» WHAT THIS TASK INVOLVES:
Exact copies of all the lines below are required.

» DATA FOR THE TASK:

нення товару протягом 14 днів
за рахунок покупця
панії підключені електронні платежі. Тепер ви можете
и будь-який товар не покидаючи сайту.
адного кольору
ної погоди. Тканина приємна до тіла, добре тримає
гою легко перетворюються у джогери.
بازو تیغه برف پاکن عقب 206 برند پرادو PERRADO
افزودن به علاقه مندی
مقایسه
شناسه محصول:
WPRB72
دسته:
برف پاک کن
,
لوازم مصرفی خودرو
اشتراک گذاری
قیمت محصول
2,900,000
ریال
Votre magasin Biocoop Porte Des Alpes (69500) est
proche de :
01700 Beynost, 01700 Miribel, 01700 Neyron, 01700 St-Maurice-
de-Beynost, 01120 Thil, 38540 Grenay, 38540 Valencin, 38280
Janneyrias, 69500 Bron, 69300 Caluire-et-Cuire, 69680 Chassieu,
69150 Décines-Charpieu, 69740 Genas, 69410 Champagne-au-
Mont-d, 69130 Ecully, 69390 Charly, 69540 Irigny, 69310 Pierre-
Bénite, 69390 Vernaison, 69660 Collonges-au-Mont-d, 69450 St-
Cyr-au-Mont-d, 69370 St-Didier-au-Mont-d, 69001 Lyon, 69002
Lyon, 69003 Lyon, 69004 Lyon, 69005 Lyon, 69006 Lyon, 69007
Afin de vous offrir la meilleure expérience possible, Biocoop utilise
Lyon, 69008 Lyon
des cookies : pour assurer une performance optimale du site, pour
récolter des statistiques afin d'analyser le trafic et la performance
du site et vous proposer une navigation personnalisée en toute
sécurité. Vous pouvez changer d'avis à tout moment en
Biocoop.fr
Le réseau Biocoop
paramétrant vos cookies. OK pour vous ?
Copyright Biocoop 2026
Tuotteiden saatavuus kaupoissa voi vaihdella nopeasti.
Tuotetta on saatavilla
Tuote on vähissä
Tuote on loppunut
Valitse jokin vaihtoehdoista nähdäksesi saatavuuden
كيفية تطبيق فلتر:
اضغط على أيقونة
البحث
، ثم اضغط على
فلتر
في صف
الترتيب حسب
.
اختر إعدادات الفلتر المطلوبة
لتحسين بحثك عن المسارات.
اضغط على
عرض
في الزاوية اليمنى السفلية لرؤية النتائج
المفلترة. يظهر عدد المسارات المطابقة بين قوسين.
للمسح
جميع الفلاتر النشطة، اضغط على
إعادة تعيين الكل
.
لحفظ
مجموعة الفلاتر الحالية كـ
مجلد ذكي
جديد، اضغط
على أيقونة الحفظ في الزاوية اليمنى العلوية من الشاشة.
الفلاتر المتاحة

» RESULT BELOW:
нення товару протягом 14 днів
за рахунок покупця
панії підключені електронні платежі. Тепер ви можете
и будь-який товар не покидаючи сайту.
адного кольору
ної погоди. Тканина приємна до тіла, добре тримає
гою легко перетворюються у джогери.
بازو تیغه برف پاکن عقب 206 برند پرادو PERRADO
افزودن به علاقه مندی
مقایسه
شناسه محصول:
WPRB72
دسته:
برف پاک کن
,
لوازم مصرفی خودرو
اشتراک گذاری
قیمت محصول
2,900,000
ریال
Votre magasin Biocoop Porte Des Alpes (69500) est
proche de :
01700 Beynost, 01700 Miribel, 01700 Neyron, 01700 St-Maurice-
de-Beynost, 01120 Thil, 38540 Grenay, 38540 Valencin, 38280
Janneyrias, 69500 Bron, 69300 Caluire-et-Cuire, 69680 Chassieu,
69150 Décines-Charpieu, 69740 Genas, 69410 Champagne-au-
Mont-d, 69130 Ecully, 69390 Charly, 69540 Irigny, 69310 Pierre-
Bénite, 69390 Vernaison, 69660 Collonges-au-Mont-d, 69450 St-
Cyr-au-Mont-d, 69370 St-Didier-au-Mont-d, 69001 Lyon, 69002
Lyon, 69003 Lyon, 69004 Lyon, 69005 Lyon, 69006 Lyon, 69007
Afin de vous offrir la meilleure expérience possible, Biocoop utilise
Lyon, 69008 Lyon
des cookies : pour assurer une performance optimale du site, pour
récolter des statistiques afin d'analyser le trafic et la performance
du site et vous proposer une navigation personnalisée en toute
sécurité. Vous pouvez changer d'avis à tout moment en
Biocoop.fr
Le réseau Biocoop
paramétrant vos cookies. OK pour vous ?
Copyright Biocoop 2026
Tuotteiden saatavuus kaupoissa voi vaihdella nopeasti.
Tuotetta on saatavilla
Tuote on vähissä
Tuote on loppunut
Valitse jokin vaihtoehdoista nähdäksesi saatavuuden
كيفية تطبيق فلتر:
اضغط على أيقونة
البحث
، ثم اضغط على
فلتر
في صف
الترتيب حسب
.
اختر إعدادات الفلتر المطلوبة
لتحسين بحثك عن المسارات.
اضغط على
عرض
في الزاوية اليمنى السفلية لرؤية النتائج
المفلترة. يظهر عدد المسارات المطابقة بين قوسين.
للمسح
جميع الفلاتر النشطة، اضغط على
إعادة تعيين الكل
.
لحفظ
مجموعة الفلاتر الحالية كـ
مجلد ذكي
جديد، اضغط
على أيقونة الحفظ في الزاوية اليمنى العلوية من الشاشة.
الفلاتر المتاحة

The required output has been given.